▶ **Data extracted from a collection**
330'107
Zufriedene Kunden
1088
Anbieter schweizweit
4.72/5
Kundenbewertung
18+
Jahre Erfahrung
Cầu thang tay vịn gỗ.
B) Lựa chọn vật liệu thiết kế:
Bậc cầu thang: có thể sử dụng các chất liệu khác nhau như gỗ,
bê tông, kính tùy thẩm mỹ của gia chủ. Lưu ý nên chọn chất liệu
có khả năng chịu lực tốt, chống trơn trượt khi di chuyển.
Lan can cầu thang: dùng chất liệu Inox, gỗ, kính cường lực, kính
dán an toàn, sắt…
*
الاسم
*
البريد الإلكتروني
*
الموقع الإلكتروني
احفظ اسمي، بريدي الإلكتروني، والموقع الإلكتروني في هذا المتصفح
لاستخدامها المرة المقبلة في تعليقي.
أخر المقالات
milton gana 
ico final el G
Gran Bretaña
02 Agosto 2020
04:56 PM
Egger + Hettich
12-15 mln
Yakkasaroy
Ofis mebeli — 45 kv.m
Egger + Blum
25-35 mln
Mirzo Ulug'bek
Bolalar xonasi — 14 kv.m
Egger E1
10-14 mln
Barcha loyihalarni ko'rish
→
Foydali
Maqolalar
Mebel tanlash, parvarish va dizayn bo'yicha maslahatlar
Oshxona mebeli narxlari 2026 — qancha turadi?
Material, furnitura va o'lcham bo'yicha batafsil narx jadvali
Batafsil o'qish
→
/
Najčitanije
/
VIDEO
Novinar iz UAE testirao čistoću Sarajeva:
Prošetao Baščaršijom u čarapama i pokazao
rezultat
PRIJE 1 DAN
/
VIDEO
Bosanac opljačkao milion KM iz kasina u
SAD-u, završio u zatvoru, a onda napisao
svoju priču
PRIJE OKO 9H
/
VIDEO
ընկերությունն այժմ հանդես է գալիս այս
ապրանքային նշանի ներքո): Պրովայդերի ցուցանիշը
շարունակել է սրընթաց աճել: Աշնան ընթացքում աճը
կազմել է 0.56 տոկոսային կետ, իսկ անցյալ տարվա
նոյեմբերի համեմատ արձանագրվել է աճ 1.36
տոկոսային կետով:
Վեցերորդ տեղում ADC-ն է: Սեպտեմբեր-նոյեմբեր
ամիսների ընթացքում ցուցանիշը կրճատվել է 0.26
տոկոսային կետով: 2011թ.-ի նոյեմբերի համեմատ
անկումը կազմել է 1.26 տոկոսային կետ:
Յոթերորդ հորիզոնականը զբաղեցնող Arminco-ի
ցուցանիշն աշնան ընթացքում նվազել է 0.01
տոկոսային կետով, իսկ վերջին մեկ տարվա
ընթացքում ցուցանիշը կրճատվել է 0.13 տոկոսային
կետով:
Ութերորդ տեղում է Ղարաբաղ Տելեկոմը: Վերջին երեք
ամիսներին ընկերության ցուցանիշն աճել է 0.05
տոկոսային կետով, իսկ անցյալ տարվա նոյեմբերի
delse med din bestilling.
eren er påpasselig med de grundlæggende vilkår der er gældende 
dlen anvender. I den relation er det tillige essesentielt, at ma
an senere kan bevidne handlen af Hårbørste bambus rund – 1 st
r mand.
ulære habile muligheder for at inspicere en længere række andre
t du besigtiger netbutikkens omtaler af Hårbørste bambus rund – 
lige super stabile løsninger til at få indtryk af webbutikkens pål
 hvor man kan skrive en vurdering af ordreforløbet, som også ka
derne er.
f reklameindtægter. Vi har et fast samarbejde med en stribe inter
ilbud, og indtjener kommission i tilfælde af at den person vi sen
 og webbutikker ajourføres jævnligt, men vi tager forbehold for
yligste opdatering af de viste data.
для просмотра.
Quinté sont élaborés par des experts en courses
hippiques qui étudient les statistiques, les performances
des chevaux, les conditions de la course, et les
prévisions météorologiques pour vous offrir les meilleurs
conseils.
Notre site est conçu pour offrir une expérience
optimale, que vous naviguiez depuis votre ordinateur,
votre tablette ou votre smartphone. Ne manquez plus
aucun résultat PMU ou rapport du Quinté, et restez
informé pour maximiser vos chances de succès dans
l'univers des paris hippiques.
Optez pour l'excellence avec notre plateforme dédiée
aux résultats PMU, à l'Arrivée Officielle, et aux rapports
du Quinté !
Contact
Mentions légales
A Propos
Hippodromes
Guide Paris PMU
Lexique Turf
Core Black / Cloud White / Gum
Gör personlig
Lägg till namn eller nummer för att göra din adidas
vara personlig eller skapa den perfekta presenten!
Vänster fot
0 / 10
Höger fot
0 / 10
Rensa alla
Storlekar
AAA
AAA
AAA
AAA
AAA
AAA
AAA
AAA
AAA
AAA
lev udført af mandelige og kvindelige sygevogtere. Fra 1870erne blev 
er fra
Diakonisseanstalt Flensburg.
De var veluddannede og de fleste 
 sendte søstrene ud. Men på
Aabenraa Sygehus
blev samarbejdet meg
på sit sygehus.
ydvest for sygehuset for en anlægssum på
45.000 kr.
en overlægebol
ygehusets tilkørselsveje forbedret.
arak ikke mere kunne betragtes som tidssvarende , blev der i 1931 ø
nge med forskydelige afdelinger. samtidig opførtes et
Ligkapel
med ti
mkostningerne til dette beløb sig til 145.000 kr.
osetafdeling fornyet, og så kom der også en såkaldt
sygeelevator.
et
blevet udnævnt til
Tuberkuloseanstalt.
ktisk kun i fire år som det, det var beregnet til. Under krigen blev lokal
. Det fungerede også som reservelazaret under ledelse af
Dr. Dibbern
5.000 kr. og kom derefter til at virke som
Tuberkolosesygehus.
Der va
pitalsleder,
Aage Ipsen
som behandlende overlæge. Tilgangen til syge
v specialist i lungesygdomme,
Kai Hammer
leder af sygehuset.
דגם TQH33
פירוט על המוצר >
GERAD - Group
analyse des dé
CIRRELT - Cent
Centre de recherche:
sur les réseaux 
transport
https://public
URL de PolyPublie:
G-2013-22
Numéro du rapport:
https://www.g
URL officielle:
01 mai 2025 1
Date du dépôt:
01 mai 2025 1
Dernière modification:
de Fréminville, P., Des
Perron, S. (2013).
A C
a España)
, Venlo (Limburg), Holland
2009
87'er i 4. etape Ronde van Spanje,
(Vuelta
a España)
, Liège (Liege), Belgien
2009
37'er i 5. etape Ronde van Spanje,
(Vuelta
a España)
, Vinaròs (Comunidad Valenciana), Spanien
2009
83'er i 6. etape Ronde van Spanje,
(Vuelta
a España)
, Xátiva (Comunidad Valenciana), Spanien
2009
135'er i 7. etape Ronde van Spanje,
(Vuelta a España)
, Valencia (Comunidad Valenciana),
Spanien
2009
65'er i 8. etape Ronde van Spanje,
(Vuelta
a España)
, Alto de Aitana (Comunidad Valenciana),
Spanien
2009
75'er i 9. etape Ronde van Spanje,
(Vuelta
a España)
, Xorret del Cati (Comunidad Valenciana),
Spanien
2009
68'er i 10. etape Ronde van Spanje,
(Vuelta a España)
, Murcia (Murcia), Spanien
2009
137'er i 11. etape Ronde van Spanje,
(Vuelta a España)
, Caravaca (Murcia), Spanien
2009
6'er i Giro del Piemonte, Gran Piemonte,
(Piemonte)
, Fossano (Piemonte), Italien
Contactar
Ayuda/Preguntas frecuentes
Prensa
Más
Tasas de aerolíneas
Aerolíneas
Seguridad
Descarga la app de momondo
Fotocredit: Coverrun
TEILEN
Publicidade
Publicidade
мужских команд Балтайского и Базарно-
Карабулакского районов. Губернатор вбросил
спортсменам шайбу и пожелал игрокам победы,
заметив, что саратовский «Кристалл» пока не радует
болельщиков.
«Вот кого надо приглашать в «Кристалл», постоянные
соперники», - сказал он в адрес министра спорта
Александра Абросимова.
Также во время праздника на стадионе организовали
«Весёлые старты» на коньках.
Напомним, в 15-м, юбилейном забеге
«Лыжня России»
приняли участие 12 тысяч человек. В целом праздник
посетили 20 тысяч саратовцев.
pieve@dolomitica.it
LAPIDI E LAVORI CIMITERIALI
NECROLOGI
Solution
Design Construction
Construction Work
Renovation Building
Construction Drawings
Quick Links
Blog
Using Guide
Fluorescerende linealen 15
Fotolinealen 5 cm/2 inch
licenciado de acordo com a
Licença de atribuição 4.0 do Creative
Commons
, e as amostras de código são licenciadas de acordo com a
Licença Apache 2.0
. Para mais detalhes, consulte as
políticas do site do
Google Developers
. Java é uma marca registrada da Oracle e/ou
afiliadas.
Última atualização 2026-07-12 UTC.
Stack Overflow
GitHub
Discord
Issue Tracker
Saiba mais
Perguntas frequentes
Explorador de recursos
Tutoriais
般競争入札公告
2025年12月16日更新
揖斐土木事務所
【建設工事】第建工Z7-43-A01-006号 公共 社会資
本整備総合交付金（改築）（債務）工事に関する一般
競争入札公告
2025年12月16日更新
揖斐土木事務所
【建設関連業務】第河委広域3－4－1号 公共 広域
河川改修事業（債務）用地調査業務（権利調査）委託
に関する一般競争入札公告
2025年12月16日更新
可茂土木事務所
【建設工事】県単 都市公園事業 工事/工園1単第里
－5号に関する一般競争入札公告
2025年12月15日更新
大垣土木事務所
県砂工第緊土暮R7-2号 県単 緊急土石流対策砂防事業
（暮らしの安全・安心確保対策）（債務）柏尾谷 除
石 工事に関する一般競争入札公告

▶ **PROBLEM TO WORK ON**
There is a run of lines above from the one with "Murcia (Murcia), Spanien" to the one with "болельщиков."; print exactly that run, both ends included, and nothing else.

▶ **WRITTEN ANSWER**
, Murcia (Murcia), Spanien
2009
137'er i 11. etape Ronde van Spanje,
(Vuelta a España)
, Caravaca (Murcia), Spanien
2009
6'er i Giro del Piemonte, Gran Piemonte,
(Piemonte)
, Fossano (Piemonte), Italien
Contactar
Ayuda/Preguntas frecuentes
Prensa
Más
Tasas de aerolíneas
Aerolíneas
Seguridad
Descarga la app de momondo
Fotocredit: Coverrun
TEILEN
Publicidade
Publicidade
мужских команд Балтайского и Базарно-
Карабулакского районов. Губернатор вбросил
спортсменам шайбу и пожелал игрокам победы,
заметив, что саратовский «Кристалл» пока не радует
болельщиков.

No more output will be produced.